Four main arguments and six challenges of the Tierra Cap&Share system

Post By gaia1 in Tierra Currency

There are three main parts to the TCS system which are like the three legs of a stool. They support this tripartite monetary proposal to deal with the climate crisis. Though they are inextricably connected, each of these three components can be considered to constitute a subsidiary argument to the TCS system as a whole. The fourth argument consists of the feasibility of having these three components combined into one system, i.e. the TCS system.

 

I will indicate in each argument the level of acceptance as I presently believe to be the case.

 

1. Monetary argument for a carbon-based international reserve currency

  • Need to move away from present reserve currency—increasingly acceptable given the June 2009 UN Stiglitz Commission’s report
  • Need to be base the new international reserve currency on a carbon standard rather than basket of currencies, purchasing power parity, etc—not yet cogently presented publicly. The TCS system book would be a primer.

2. Cap & Share carbon reduction approach argument

  • Advantages over cap-and-trade, cap-and-dividend and other carbon reduction methodology – uphill battle since early 1990s
  • Advantages over other "Whole World" view approaches—will become evident after the UNEP Technical Review of these approaches.

3. Public control of money creation and regulation of financial flows

  • Regulation of financial flows accepted, though reform legislation weak.

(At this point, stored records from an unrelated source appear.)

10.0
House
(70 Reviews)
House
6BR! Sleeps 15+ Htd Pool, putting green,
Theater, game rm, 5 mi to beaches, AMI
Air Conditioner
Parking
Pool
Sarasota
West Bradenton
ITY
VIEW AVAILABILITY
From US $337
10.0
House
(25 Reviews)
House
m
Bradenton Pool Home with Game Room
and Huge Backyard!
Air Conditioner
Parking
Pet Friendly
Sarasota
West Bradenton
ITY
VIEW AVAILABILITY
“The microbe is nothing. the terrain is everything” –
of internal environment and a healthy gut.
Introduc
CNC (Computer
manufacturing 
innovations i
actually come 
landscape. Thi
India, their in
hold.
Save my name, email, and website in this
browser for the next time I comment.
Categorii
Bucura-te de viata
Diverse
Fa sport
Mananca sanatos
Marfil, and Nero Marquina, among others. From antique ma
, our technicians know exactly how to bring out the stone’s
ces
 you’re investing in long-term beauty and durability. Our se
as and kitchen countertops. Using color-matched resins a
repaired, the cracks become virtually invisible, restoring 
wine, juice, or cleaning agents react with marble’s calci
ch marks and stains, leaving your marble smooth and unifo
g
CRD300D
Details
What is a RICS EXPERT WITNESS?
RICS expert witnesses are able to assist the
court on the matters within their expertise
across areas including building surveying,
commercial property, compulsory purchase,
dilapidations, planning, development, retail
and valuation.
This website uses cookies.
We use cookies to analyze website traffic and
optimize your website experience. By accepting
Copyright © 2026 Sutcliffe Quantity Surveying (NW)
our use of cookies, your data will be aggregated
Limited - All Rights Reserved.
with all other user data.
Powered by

Flows to be part of a Tierra International Clearing Union system
  • Substantial movement in the US and UK to remove the fractional reserve banking from the privately-owned banking systems.

4. Feasibility of having all three arguments for the tripartite TCS system

  • TCS system is not publicly presented yet, so public acceptance is not known
  • Widely accepted is the notion that innovation is often a new way of using existing ideas—so acceptance of parts or the totality of the foregoing three arguments is the beginning of the acceptance of the TCS system.

 

Four of the six main challenges are the four arguments presented above. Though parts in the four arguments are acceptable to a certain degree, while other parts are still unacceptable, all four arguments still present a challenge, particularly also their combination in argument 4.

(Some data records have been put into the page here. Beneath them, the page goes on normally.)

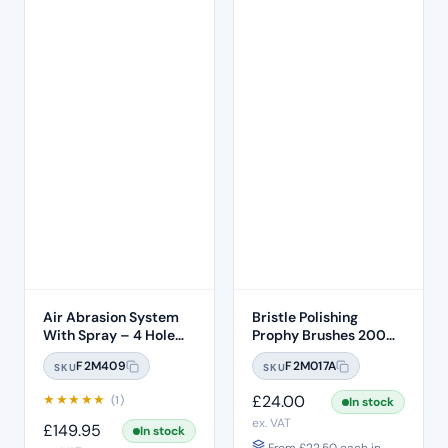
Air Abrasion System
Bristle Polishing
With Spray – 4 Hole
Prophy Brushes 200
Connection
Pcs Per Box
F2M409
F2M017A
SKU
SKU
★
★
★
★
★
£
24.00
(1)
In stock
ex. VAT
£
149.95
In stock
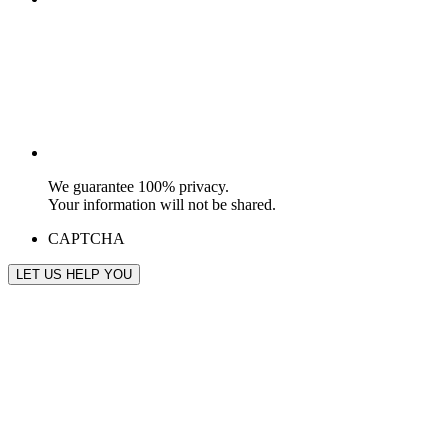
We guarantee 100% privacy.
Your information will not be shared.
CAPTCHA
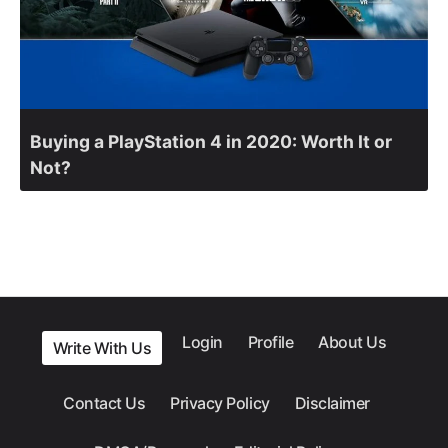
Buying a PlayStation 4 in 2020: Worth It or
Not?
Login
Profile
About Us
Write With Us
Contact Us
Privacy Policy
Disclaimer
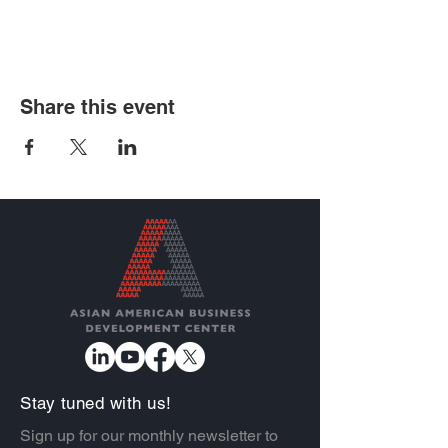
Share this event
Stay tuned with us!
Sign up for our monthly newsletter to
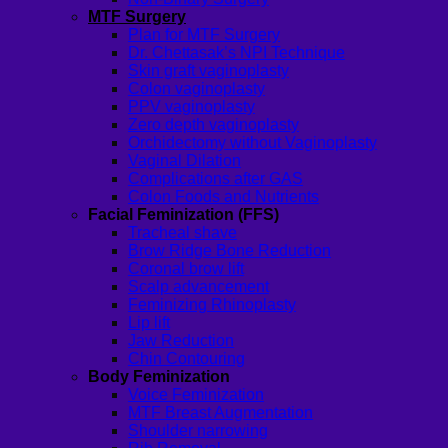
MTF Surgery
Plan for MTF Surgery
Dr. Chettasak’s NPI Technique
Skin graft vaginoplasty
Colon vaginoplasty
PPV vaginoplasty
Zero depth vaginoplasty
Orchidectomy without Vaginoplasty
Vaginal Dilation
Complications after GAS
Colon Foods and Nutrients
Facial Feminization (FFS)
Tracheal shave
Brow Ridge Bone Reduction
Coronal brow lift
Scalp advancement
Feminizing Rhinoplasty
Lip lift
Jaw Reduction
Chin Contouring
Body Feminization
Voice Feminization
MTF Breast Augmentation
Shoulder narrowing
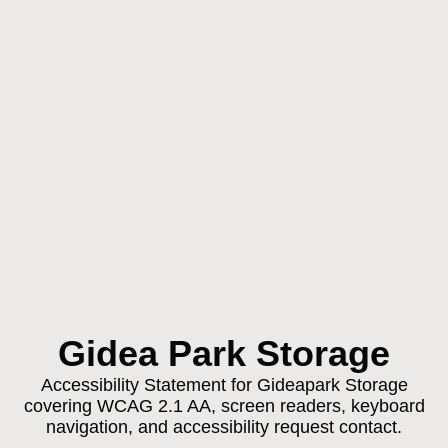
Gidea Park Storage
Accessibility Statement for Gideapark Storage
covering WCAG 2.1 AA, screen readers, keyboard
navigation, and accessibility request contact.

The other two challenges of the TCS system can be considered foundational challenges. They constitute the foundation upon which the TCS system is built. One deals with a sustainability economics framework that stands in opposition to the neo-liberalist market framework that is failing both people and planet. The other deals with a value framework that integrates social and ecological values as proposed in the 2000 benchmark version of the Earth Charter.  It was at the beginning of the June 2009 UN Conference that GA president Father Miguel D'Escoto Brockmann MM eloquently introduced the Earth Charter as a value document for further planning on the financial and monetary crisis and its impact on development. http://www.un.org/ga/president/63/statements/econferenceopen240609.shtml  He advised the participants to go beyond “controls and corrections” of the present system and seek transformational change based on its vision and its ensuing global ethics.

It will have become obvious that the proposed TCS system, however valid and useful, is far from being adopted in the next couple of years. It constitutes a monetary transformation not simply a monetary reform. People are accustomed to adopting reforms, far less so transformations, let alone in a field that is arcane to most.

 

What may happen is the growing acceptance of the two foundational challenges and parts of the four challenges that are associated with the components of the tripartite TCS system and their integration. It is up to enlightened states and effective CSOs to help advance the larger vision of a fair, sustainable, and therefore, stable international monetary system that would be used to reduce the ecological indebtedness of countries in the global North for the benefit of people and planet in both the global North and South.